I'm a good story

Wake up call

On Thursday, August 12, my neighbour was gunned down in his backyard. The incident was widely reported in the media. This is my perspective of what happened that day.

Dwindling.

It’s that moment of half consciousness right before you fall asleep or directly after you wake up where you don’t really remember your thoughts or feelings, or perhaps you’ve easily forgotten them because, really, you aren’t all there.

That’s the state I was in between 5:45 and 6:15 a.m., the morning of August 12, 2010. Dwindling between forgetting and remembering why I was awake and when I was to wake up, which wasn’t for another hour or so.

So I lay there, practicing my deep yoga breaths. I closed my eyes and envisioned the shoes of a bride and groom smashing a wine glass wrapped in a silk napkin, a symbolic tradition at Jewish weddings that is thought to drive away evil spirits with its shattering, loud noise.

But instead of glass breaking, I heard gunshots. A steady succession of them, quick and loud and punctuated. I wasn’t dwindling anymore. I grabbed my phone and dialed 911.

“Ambulance, fire or police?”

I heard a woman screaming.

Police, I told them.

The dispatcher waited on line with me and told me to stay inside. I could hear another dispatcher join in and say there were several other calls coming through.

My dog Dutchie, who was also startled by the dramatic shattering of early morning silence, got up from her bed and came to me. I crouched on the living room floor and hugged her. The dispatcher told me to stay inside and assured me that police were on the way.
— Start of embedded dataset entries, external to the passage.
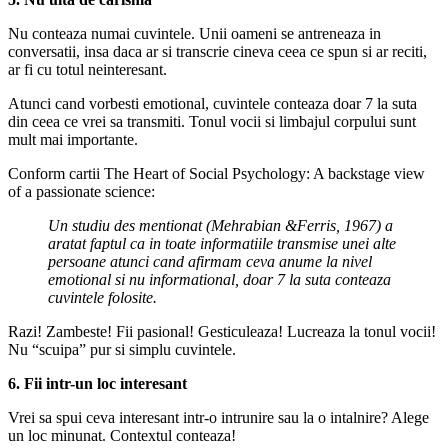
Nu conteaza numai cuvintele. Unii oameni se antreneaza in
conversatii, insa daca ar si transcrie cineva ceea ce spun si ar reciti,
ar fi cu totul neinteresant.
Atunci cand vorbesti emotional, cuvintele conteaza doar 7 la suta
din ceea ce vrei sa transmiti. Tonul vocii si limbajul corpului sunt
mult mai importante.
Conform cartii The Heart of Social Psychology: A backstage view
of a passionate science:
Un studiu des mentionat (Mehrabian &Ferris, 1967) a
aratat faptul ca in toate informatiile transmise unei alte
persoane atunci cand afirmam ceva anume la nivel
emotional si nu informational, doar 7 la suta conteaza
cuvintele folosite.
Razi! Zambeste! Fii pasional! Gesticuleaza! Lucreaza la tonul vocii!
Nu “scuipa” pur si simplu cuvintele.
6. Fii intr-un loc interesant
Vrei sa spui ceva interesant intr-o intrunire sau la o intalnire? Alege
un loc minunat. Contextul conteaza!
I got up from the living room and peeked out the window. People were on the balcony and in the street, watching in frozen poses as commotion went down a few feet away. I threw a hoody over my long, cotton nightshirt and joined them.

As I made my way down my house’s staircase, my neighbour Jon’s mother, who was housesitting his apartment, ran out in a panic.

“I can’t believe I didn’t lock the door,” she cried and asked me to call her son since she didn’t have a cell phone. I texted him and joined the crowd of people who were standing around watching the scene unfold.

About half a dozen neighbours were outside in the alley that rimmed the crime scene, most still in their pajamas.We all stood there stifly, as if frozen in time. We all were in shock.

An army of police and several paramedics crowded on the victim’s property, rallying up screaming and panicked witnesses. I could see the backs of two paramedics pumping their hands down hard on something, though I couldn’t see much else.

I went back inside and got my dog.  On my way back out, Jon’s mother asked if I’d heard from her son – I hadn’t – and she told me she’d just thrown up.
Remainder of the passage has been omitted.